We can plot an overview of the results with:
plot(md)
And we can see that, in this short (5-frame) trajectory, the N-terminal region of the protein is the one responsible for the structural deviations, while there is a rigid structural core between residues I221 and K249.
Step 3: Visualization of the aligned trajectory
The PDB file created by mdlovofit
contains the frames aligned to the reference frame, according to the robust alignment based on the least mobile substructure (determined by fraction
). The file contains multiple models, separated by the END
keyword.
The occupancy
field of the atoms determines if the atom was used in the aligment, thus if it was found among the least mobile atoms of the simulation. The beta
field contains the RMSF of the atom, in each frame.

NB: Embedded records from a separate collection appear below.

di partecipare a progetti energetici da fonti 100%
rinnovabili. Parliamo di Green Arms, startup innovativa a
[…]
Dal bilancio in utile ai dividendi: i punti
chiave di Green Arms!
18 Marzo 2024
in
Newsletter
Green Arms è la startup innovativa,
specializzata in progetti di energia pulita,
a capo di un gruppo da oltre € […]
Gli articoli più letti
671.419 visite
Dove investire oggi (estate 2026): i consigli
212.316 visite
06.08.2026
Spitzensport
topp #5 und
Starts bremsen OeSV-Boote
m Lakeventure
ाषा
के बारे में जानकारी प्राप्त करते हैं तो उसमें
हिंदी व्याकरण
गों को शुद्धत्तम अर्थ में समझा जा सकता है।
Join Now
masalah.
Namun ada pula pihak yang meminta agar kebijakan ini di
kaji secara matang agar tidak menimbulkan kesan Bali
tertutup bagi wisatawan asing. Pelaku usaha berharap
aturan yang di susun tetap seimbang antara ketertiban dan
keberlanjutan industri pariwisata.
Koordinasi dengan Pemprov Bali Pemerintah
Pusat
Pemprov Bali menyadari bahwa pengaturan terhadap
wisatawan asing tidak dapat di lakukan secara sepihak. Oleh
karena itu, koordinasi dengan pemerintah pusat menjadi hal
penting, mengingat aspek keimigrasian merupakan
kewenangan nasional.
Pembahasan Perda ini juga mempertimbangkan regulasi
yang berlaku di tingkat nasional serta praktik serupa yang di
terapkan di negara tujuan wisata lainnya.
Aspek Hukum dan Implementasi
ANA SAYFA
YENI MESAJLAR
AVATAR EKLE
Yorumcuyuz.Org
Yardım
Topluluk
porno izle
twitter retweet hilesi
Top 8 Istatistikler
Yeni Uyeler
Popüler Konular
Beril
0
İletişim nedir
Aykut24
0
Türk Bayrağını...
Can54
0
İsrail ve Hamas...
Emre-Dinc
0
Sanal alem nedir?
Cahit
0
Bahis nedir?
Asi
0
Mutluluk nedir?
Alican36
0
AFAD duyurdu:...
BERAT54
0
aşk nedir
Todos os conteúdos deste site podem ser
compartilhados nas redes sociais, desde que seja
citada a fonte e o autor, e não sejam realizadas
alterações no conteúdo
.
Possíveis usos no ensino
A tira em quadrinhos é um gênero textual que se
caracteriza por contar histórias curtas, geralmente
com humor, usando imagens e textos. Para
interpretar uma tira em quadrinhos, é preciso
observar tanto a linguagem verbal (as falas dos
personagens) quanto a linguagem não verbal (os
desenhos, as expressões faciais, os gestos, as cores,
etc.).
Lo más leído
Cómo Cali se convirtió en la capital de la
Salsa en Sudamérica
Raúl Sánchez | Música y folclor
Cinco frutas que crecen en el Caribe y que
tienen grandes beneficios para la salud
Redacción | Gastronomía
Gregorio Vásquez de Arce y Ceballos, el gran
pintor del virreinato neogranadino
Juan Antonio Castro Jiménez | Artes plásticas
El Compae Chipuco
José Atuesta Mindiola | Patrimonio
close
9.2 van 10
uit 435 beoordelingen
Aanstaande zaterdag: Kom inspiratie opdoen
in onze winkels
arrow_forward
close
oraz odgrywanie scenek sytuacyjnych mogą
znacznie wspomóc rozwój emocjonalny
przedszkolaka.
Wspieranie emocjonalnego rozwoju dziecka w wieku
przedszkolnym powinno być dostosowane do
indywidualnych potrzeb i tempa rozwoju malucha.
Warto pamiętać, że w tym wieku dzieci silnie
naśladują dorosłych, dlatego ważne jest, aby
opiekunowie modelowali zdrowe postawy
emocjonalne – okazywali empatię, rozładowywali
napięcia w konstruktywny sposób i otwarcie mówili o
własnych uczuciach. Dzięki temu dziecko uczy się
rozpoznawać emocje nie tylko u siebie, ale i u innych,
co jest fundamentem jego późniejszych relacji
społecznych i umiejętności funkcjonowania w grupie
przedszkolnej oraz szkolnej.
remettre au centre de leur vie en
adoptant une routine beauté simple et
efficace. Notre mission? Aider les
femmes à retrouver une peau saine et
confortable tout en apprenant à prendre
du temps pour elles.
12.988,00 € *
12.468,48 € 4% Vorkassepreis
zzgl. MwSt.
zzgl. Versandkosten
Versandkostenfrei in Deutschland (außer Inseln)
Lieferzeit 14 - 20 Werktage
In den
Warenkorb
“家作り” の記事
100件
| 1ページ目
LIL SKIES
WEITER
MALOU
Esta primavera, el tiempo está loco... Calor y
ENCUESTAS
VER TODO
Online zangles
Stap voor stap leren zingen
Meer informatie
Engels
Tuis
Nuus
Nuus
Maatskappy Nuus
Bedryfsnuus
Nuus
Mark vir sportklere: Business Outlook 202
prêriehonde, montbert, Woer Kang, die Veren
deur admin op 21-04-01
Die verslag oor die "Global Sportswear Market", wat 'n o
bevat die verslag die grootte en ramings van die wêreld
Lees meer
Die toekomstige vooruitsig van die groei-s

Using, for example, VMD, it is possible to display all frames at once, colored by occupancy
, providing an overview of the mobility of the structure:
This structural superposition and the associated colors are correlatd with the RMSF plot above. Red atoms were not used for the aligment and display high mobility, and blue atoms represent the stable core of the structure and were aligned.